L’avocat en question ne se laisse pas abattre et tente de contester la décision de la Cour puisque l’ordonnance indique que le client qui a payé librement les honoraires après service rendu ne peut solliciter du juge de l’honoraire la restitution des sommes versées,

Or, s’il est vrai qu’en l’espèce, toutes les factures contestées ont été réglées, les époux X… font valoir que les factures en question n’étaient pas précises et ne leur permettaient pas de se rendre compte si les sommes réclamées correspondaient à un travail effectué,

Si effectivement une grande partie des factures produites ne précisaient pas les diligences effectuées, elles étaient accompagnées d’un courrier de l’avocat expliquant ses diligences et le cas échéant de la copie des actes effectués (la plupart du temps des conclusions),

Il peut paraître tout aussi fondé pour l’avocat de soutenir que monsieur X… qui dirigeait plusieurs sociétés disposait les compétences nécessaires pour apprécier le travail fourni par son avocat, de telle sorte que c’est en parfaite connaissance de cause qu’il a réglé pendant plusieurs années, de 2007 à 2010, les factures émises par l’avocat, pour plus d’une centaine de dossiers, la plupart de nature commerciale d’ailleurs.
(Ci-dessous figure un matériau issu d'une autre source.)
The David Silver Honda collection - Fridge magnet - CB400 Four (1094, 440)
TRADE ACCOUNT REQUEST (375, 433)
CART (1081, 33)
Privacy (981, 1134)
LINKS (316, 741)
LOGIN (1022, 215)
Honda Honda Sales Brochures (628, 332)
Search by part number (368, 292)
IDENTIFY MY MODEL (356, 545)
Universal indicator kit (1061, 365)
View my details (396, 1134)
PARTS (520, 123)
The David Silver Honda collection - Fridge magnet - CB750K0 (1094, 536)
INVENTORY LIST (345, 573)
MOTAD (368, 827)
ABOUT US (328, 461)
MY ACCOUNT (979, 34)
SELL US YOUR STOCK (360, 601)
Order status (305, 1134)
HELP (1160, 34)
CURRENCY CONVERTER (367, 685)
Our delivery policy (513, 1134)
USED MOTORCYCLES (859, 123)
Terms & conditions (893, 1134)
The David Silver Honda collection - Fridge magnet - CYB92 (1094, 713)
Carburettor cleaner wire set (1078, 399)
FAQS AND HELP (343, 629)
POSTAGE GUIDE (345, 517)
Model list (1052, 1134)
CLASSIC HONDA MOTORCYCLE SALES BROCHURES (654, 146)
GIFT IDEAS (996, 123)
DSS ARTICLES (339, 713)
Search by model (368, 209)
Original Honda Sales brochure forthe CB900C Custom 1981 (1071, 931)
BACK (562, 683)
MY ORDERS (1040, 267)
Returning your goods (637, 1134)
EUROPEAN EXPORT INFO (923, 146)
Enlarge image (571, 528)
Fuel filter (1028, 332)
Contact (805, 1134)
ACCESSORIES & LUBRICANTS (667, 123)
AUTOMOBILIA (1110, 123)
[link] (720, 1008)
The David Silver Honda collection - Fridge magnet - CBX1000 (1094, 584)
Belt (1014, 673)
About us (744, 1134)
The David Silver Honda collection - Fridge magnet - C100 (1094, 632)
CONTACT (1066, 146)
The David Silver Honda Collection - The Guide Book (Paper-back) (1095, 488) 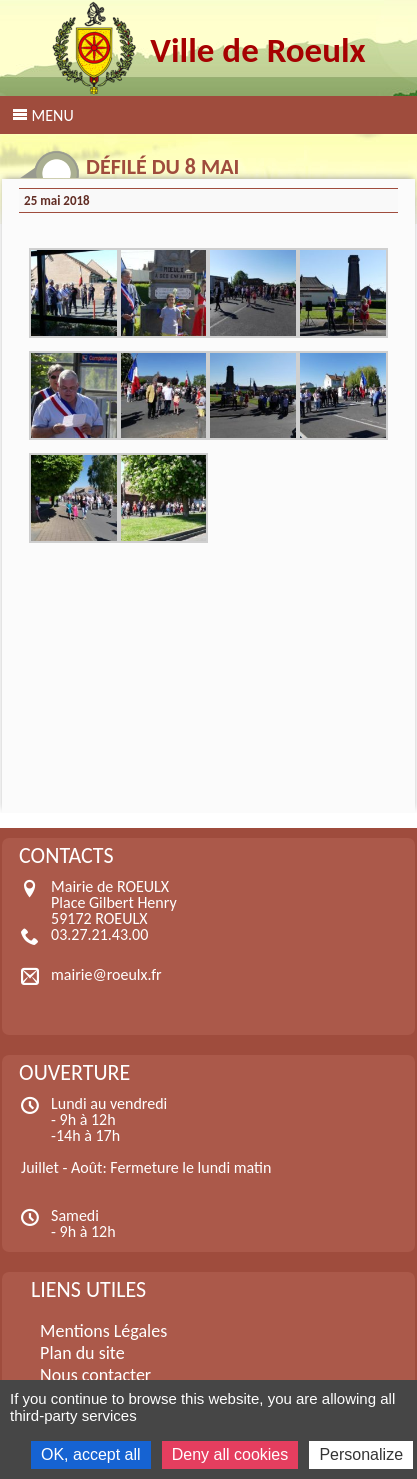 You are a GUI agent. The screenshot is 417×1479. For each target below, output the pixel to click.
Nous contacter (95, 1375)
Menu (53, 115)
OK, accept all (91, 1454)
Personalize (361, 1454)
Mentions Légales (103, 1331)
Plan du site (82, 1353)
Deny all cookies (230, 1454) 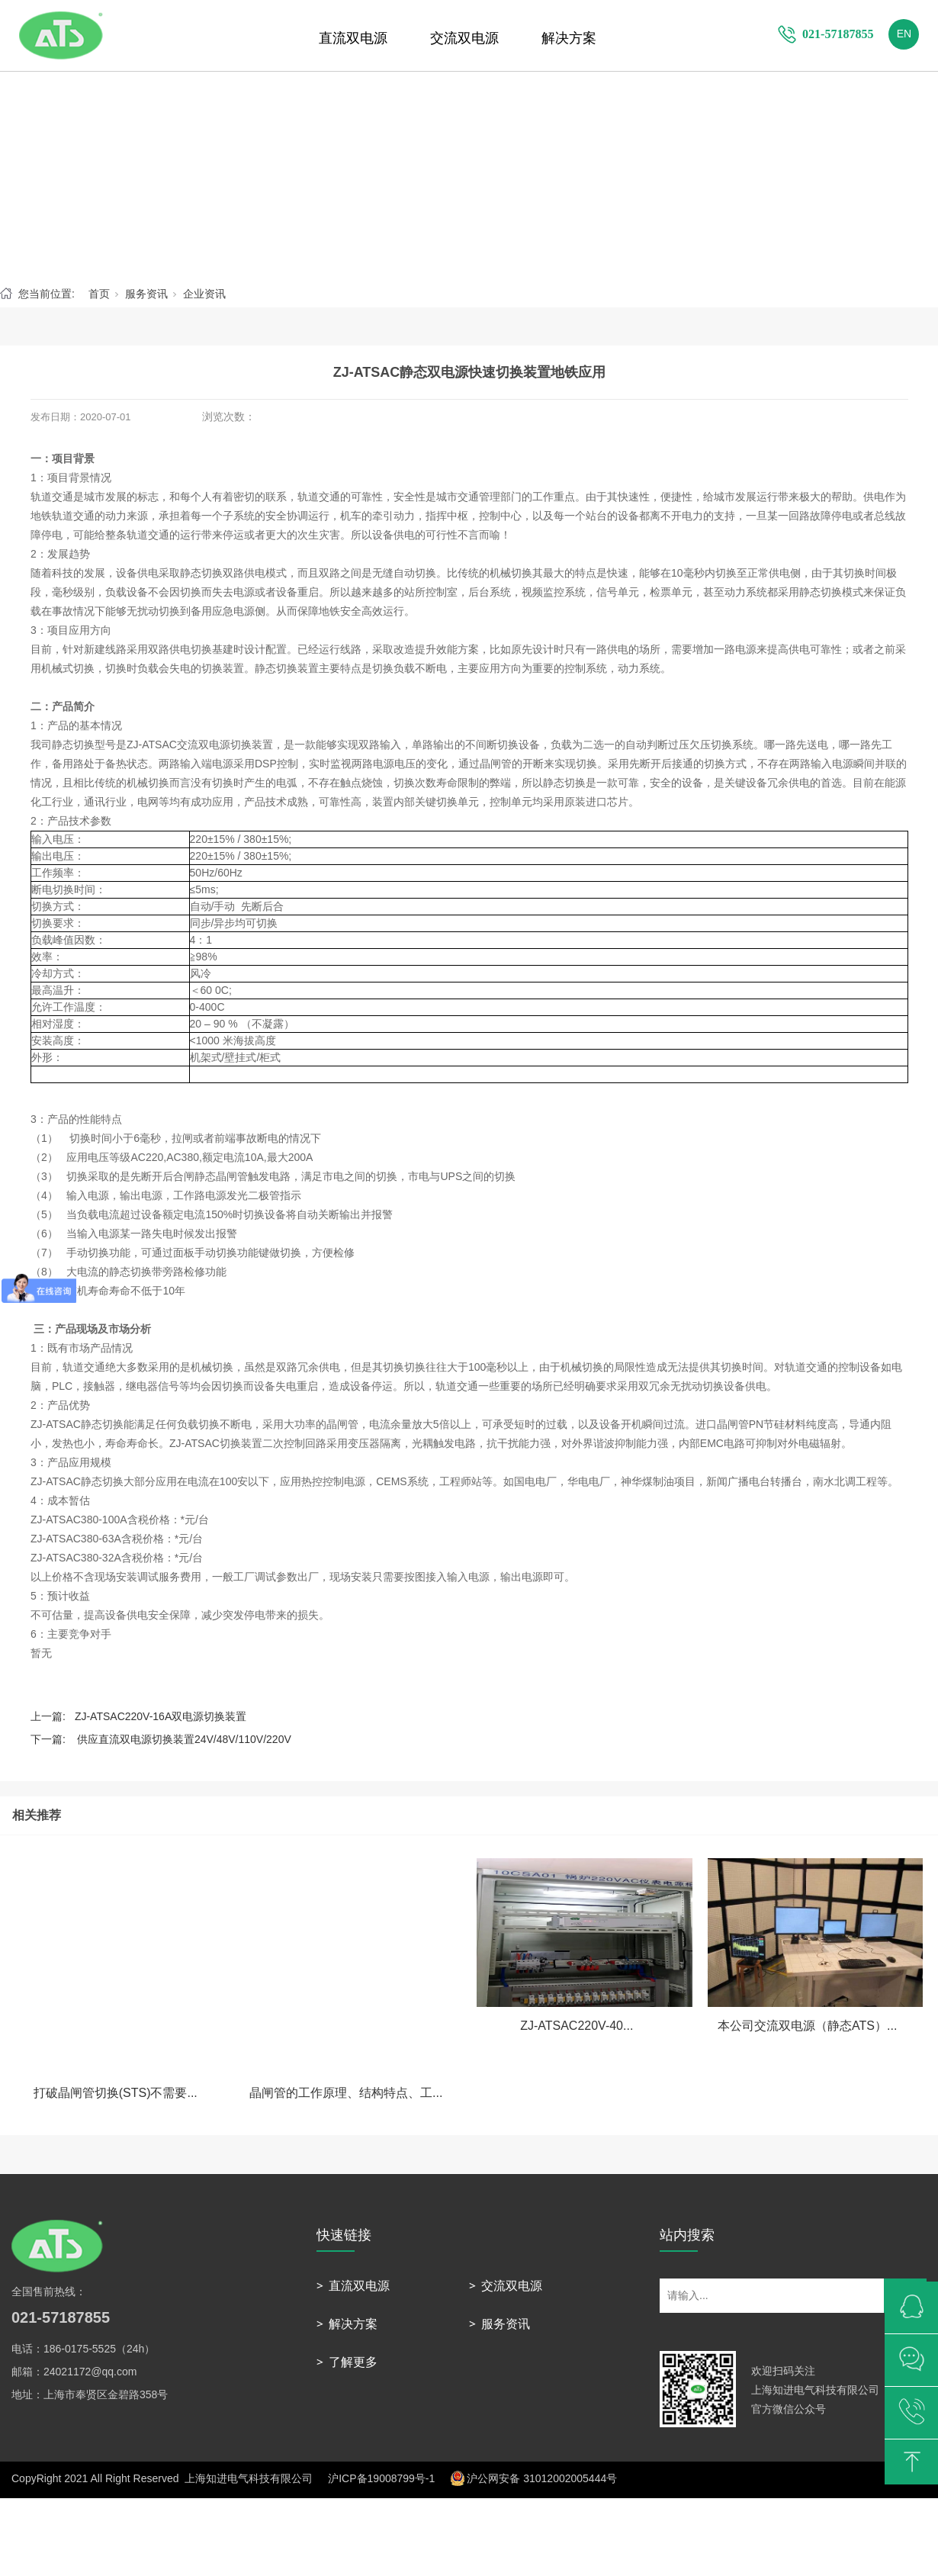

L’avocat considère d’ailleurs le client avait continué à lui confier des dossiers au fil des ans ce qui démontre qu’il était satisfait de son intervention et qu’il n’estimait pas ses honoraires exorbitants.

Pour autant la Cour de Cassation ne s’y trompe pas et rappelle à la lueur des textes évoqués que l’avocat doit préciser l’ensemble des diligences effectuées et lui fait grief de ne pas l’avoir fait.

Qu’en statuant ainsi, alors que les factures de l’avocat ne précisaient pas les diligences effectuées ce dont il résultait que le client pouvait solliciter la réduction des honoraires, le premier président a violé les textes susvisés, ce dernier ayant refusé de faire droit à la demande de contestation d’honoraires et restitution d’honoraires.

La Cour de Cassation a donc cassé l’arrêt.

Des lors la Cour de Cassation considère qu’il entre dans les pouvoirs du Bâtonnier et sur recours, du premier Président de la Cour d’Appel, saisis d’une demande de fixation des honoraires, de refuser de prendre en compte les diligences manifestement inutiles de l’avocat,

Qu’en statuant comme il a fait, au motif impropre que les époux X… auraient mis en cause la qualité, l’efficacité et l’opportunité des prestations fournies par l’avocat, quand ces derniers faisaient précisément valoir les règles relatives aux contestations d’honoraires telles que résultant des articles 10 de la loi du 31 décembre 1971 et 174 du décret du 27 novembre 1991 et que, dans le cadre de cette contestation, le juge devait distinguer les diligences utiles de celles qui étaient manifestement inutiles, ce dont il s’est abstenu, le premier président de la cour d’appel a statué par un motif impropre à justifier légalement sa décision au regard des dispositions susvisées.

Ainsi, cette décision est salutaire puisqu’elle rappelle que les factures de l’avocat doivent préciser les diligences effectuées de telle sorte qu’en cas de défaillance sur ce point, le client peut solliciter la réduction des honoraires devant le Bâtonnier et à défaut devant le 1er Président e la Cour.

La Cour de Cassation vient rappeler, par cet arrêt, qu’il appartient à l’homme de Loi, même si son client paye des honoraires librement déterminés, de justifier et préciser les diligences effectuées même si celles-ci sont accompagnées d’une lettre de l’avocat et de la copie des actes effectués.